Taiwan and the US have agreed to resume talks under the Trade and Investment Framework Agreement (TIFA) next month after a six-year-long delay and discuss new approaches to fostering bilateral trade and investment, the Ministry of Economic Affairs said yesterday.
The talks are scheduled to resume by the end of next month, the ministry said.
The TIFA was signed in 1994 as a framework for Taiwan and US to discuss their trade ties, but talks have been stalled since 2007 because of a long-standing dispute over US beef products, including a Taiwanese ban on beef products containing residues of the leanness-enhancing drug ractopamine. Taiwan eased the ban on beef imports containing ractopamine residue in July last year.
Vice Minister of Economic Affairs Bill Cho (卓士昭) will meet Deputy US Trade Representative Demetrios Marantis in Taipei next month to resume the talks, the ministry said.
On the top of the ministry’s agency would be soliciting US support for Taiwan to join the US’ Trans-Pacific Partnership (TPP) to avoid Taiwan being marginalized in the global market, Cho said.
“As regional markets become much more connected and the world’s focus shifts to Asia, we don’t want to see Taiwan miss any opportunity in the global market,” Cho said, adding that his negotiating team would stress Taiwan’s willingness to join regional economic blocs and try to make Taiwan a TPP member in less than eight years.
“It has been our position that everybody, not only Taiwan, should allow these products to come in without discrimination,” American Institute in Taiwan (AIT) Chairman Raymond Burghardt told reporters in Taipei yesterday.
Burghardt declined to answer whether pork imports would be on the table for next month’s TIFA talks because “two sides are still negotiating on the precise agenda.”
The aspects of Taiwan’s market “which are not completely open yet” are what the US would like to talk about in trade talks, Burghardt said.
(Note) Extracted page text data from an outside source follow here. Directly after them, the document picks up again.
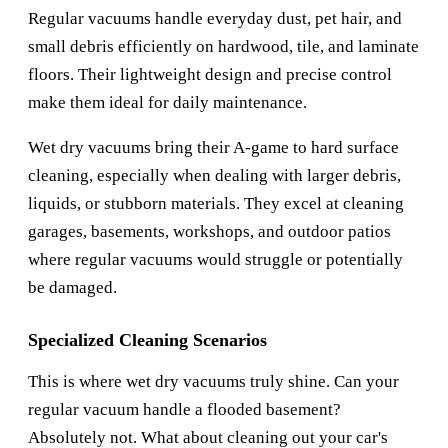
Regular vacuums handle everyday dust, pet hair, and
small debris efficiently on hardwood, tile, and laminate
floors. Their lightweight design and precise control
make them ideal for daily maintenance.
Wet dry vacuums bring their A-game to hard surface
cleaning, especially when dealing with larger debris,
liquids, or stubborn materials. They excel at cleaning
garages, basements, workshops, and outdoor patios
where regular vacuums would struggle or potentially
be damaged.
Specialized Cleaning Scenarios
This is where wet dry vacuums truly shine. Can your
regular vacuum handle a flooded basement?
Absolutely not. What about cleaning out your car's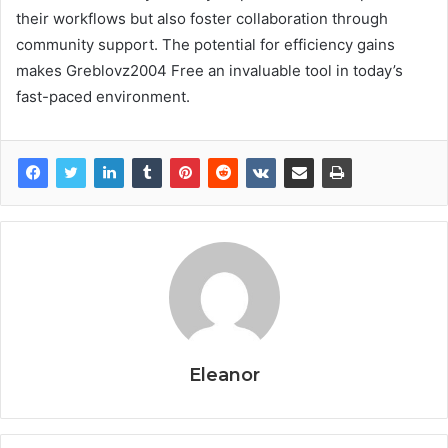
their workflows but also foster collaboration through
community support. The potential for efficiency gains
makes Greblovz2004 Free an invaluable tool in today’s
fast-paced environment.
Eleanor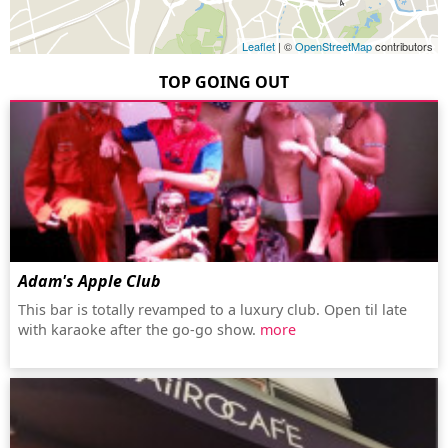
Leaflet
| ©
OpenStreetMap
contributors
TOP GOING OUT
Adam's Apple Club
This bar is totally revamped to a luxury club. Open til late
with karaoke after the go-go show.
more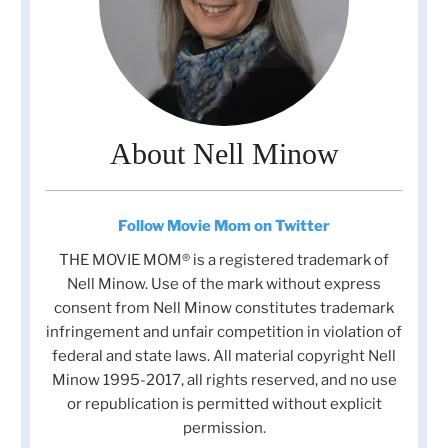
About Nell Minow
Follow Movie Mom on Twitter
THE MOVIE MOM® is a registered trademark of
Nell Minow. Use of the mark without express
consent from Nell Minow constitutes trademark
infringement and unfair competition in violation of
federal and state laws. All material copyright Nell
Minow 1995-2017, all rights reserved, and no use
or republication is permitted without explicit
permission.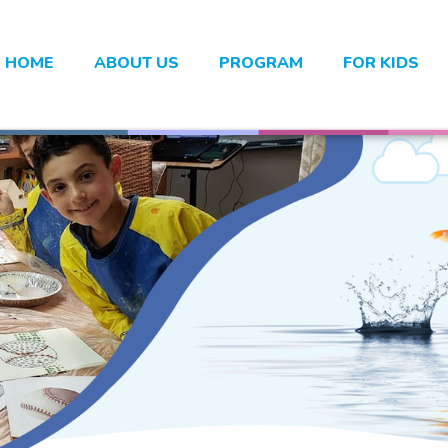
HOME
ABOUT US
PROGRAM
FOR KIDS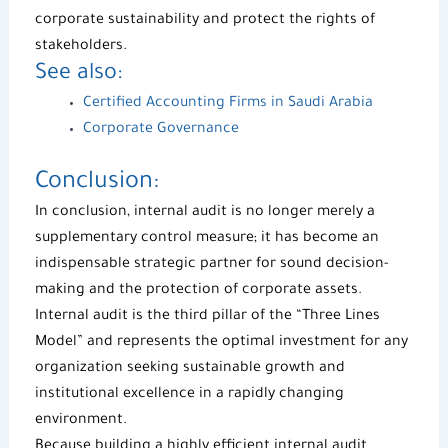
corporate sustainability and protect the rights of
stakeholders.
See also:
Certified Accounting Firms in Saudi Arabia
Corporate Governance
Conclusion:
In conclusion,
internal audit
is no longer merely a
supplementary control measure; it has become an
indispensable strategic partner for sound decision-
making and the protection of corporate assets.
Internal audit is the third pillar of the “Three Lines
Model” and represents the optimal investment for any
organization seeking sustainable growth and
institutional excellence in a rapidly changing
environment.
Because building a highly efficient internal audit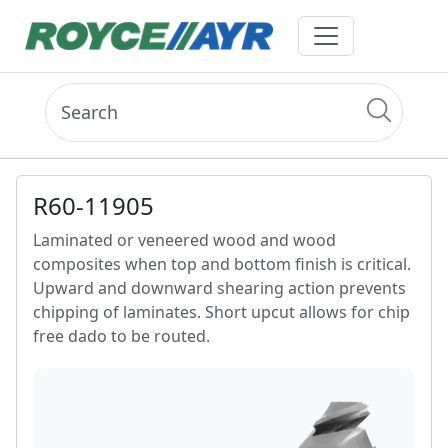
R60-11905
Laminated or veneered wood and wood
composites when top and bottom finish is critical.
Upward and downward shearing action prevents
chipping of laminates. Short upcut allows for chip
free dado to be routed.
US pork producers will not export pork containing ractopamine residue to Taiwan as long as Taiwan prohibits such products, but “we have the permanent position” that food policy and regulations should follow international standards and scientific rules, he said.
The safety standards used to set maximum residue levels for ractopamine, adopted last year by the Codex Alimentarius Commission, the international food standards setting body, “was not specifically about beef,” he said.
In response to a question on whether the resumption of TIFA talks would be the first step toward the US negotiating a free-trade agreement (FTA) with Taiwan, Burghardt said TIFA was “a vehicle for regaining confidence in our bilateral trade relations.”
“It’s premature this time to talk about FTA. It really is. Let’s get the TIFA talks started. Let’s see how things go. Let’s see [if] confidence is really restored,” he said.
Burghardt said that the issue of Taiwan joining the TPP seemed to be “a less urgent question than some other [bilateral trade] issues,” because President Ma Ying-jeou (馬英九) said that it might take eight years.
If Taiwan was really serious about joining the TPP in the future, it needs to consider what kinds of steps it needs to take and what kinds of reforms it needs to make to its economy, “all of which could be necessary to be a credible candidate for that kind of tough, comprehensive agreement on trade and investment,” he said.